Loan-Activity Feature Engineering

The most useful behavioral features come from aggregating each borrower's history:

how often the user appears in the loan log
how many unique emergency contacts and loan types they have used
whether those contacts are statistically associated with fraud in the labeled training set

In [5]

	count	mean	std	25%	50%	75%	max
loan_count	857,899.0000	1.7148	1.3963	1.0000	2.0000	3.0000	6.0000
unique_reference_contacts	857,899.0000	1.7148	1.3963	1.0000	2.0000	3.0000	6.0000
unique_loan_types	857,899.0000	1.3427	0.9947	1.0000	1.0000	2.0000	6.0000
reference_fraud_avg	857,899.0000	0.0035	0.0560	0.0000	0.0000	0.0000	1.0000

In [6]

	loan_count_bucket	users	fraud_rate_pct
0	0	182467	3.1130
1	1	241130	1.2940
2	2	216908	0.6980
3	3-5	205039	0.2570
4	6-10	12355	0.1210
5	11-25	0	NaN
6	26+	0	NaN

Baseline Model

A compact LightGBM classifier is trained on a stratified sample of 200,000 users.
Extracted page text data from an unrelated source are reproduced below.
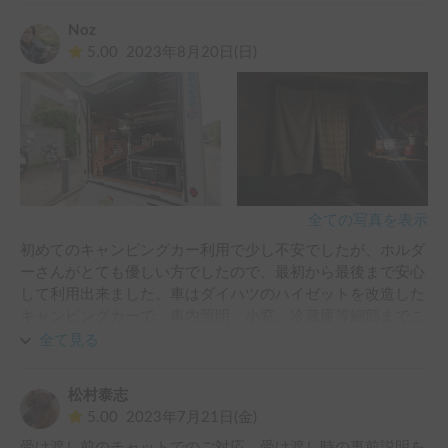
Noz
5.00
2023年8月20日(日)
全ての写真を表示
初めてのキャンピングカー利用で少し不安でしたが、ホルダ
ーさんがとても優しい方でしたので、最初から最後まで安心
して利用出来ました。車はダイハツのハイゼットを改造した
キャンピングカーで、車内照明、小窓、冷蔵庫等細部までこ
だわりのある車両です。受け渡しの際に使用方法を教えてい
全て見る
ただけた為、利用中に困る事はありませんでした。車内は本
当に居心地が良く、自分だけの秘密基地に泊まっているかの
松村泰志
ような感覚になりました。また、運転のしやすいようにシー
5.00
2023年7月21日(金)
トにマットが敷いてあって、長時間の運転でも快適に過ごす
受け渡し前のチャットでのご対応、受け渡し時の事前説明を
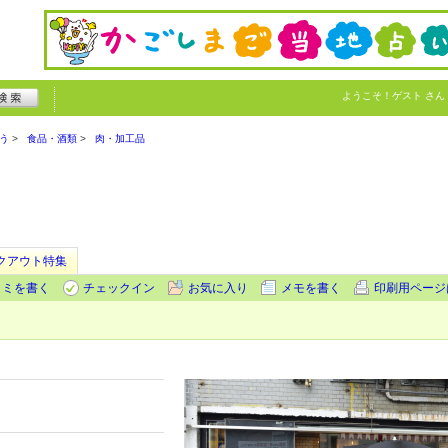
ようこそ！
ゲスト
さん
う
食品・酒類
肉・加工品
クアウト特集
コミを書く
チェックイン
お気に入り
メモを書く
印刷用ページ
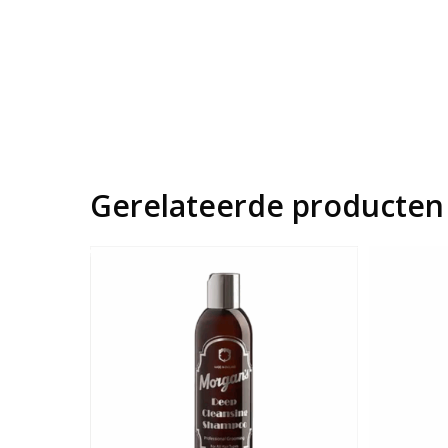
Gerelateerde producten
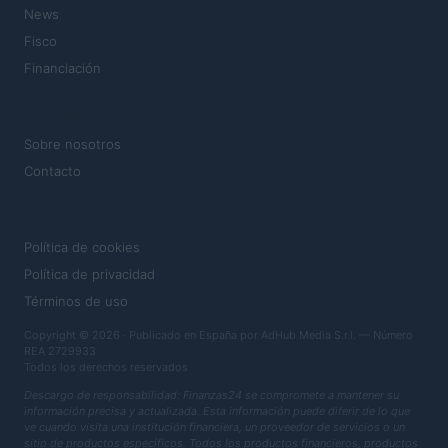
News
Fisco
Financiación
MAGAZINE
Sobre nosotros
Contacto
LEGAL
Política de cookies
Política de privacidad
Términos de uso
Copyright © 2026 · Publicado en España por AdHub Media S.r.l. — Número
REA 2729933
Todos los derechos reservados
Descargo de responsabilidad: Finanzas24 se compromete a mantener su
información precisa y actualizada. Esta información puede diferir de lo que
ve cuando visita una institución financiera, un proveedor de servicios o un
sitio de productos específicos. Todos los productos financieros, productos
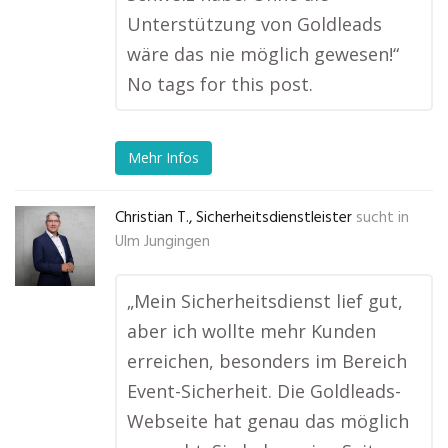
Unterstützung von Goldleads
wäre das nie möglich gewesen!“
No tags for this post.
Mehr Infos
Christian T., Sicherheitsdienstleister
sucht in
Ulm Jungingen
„Mein Sicherheitsdienst lief gut,
aber ich wollte mehr Kunden
erreichen, besonders im Bereich
Event-Sicherheit. Die Goldleads-
Webseite hat genau das möglich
This keeps execution practical for the portfolio while still surfacing the main signal from the engineered features and anonymized profile columns.

In [7]

Average Precision: 0.0378
ROC AUC: 0.7955
Best threshold by F1: 0.7600

	precision	recall	f1-score	support
0	0.9897	0.9373	0.9628	39,493.0000
1	0.0466	0.2387	0.0779	507.0000
accuracy	0.9284	0.9284	0.9284	0.9284
macro avg	0.5181	0.5880	0.5204	40,000.0000
weighted avg	0.9777	0.9284	0.9516	40,000.0000

In [8]

	feature	importance
21	max_ts	1773
20	avg_ts	1709
13	pc13	979
7	pc7	899
1	pc1	899
2	pc2	824
4	pc4	754
3	pc3	747
11	pc11	740
8	pc8	719
6	pc6	717
15	pc15	709

Conclusion

This refreshed notebook now contains renderable portfolio outputs instead of empty cells. The strongest signals come from loan-history timing, frequency, and contact-network features rather than from any single anonymized profile column alone, which is exactly the kind of story worth surfacing in a portfolio notebook for fraud detection.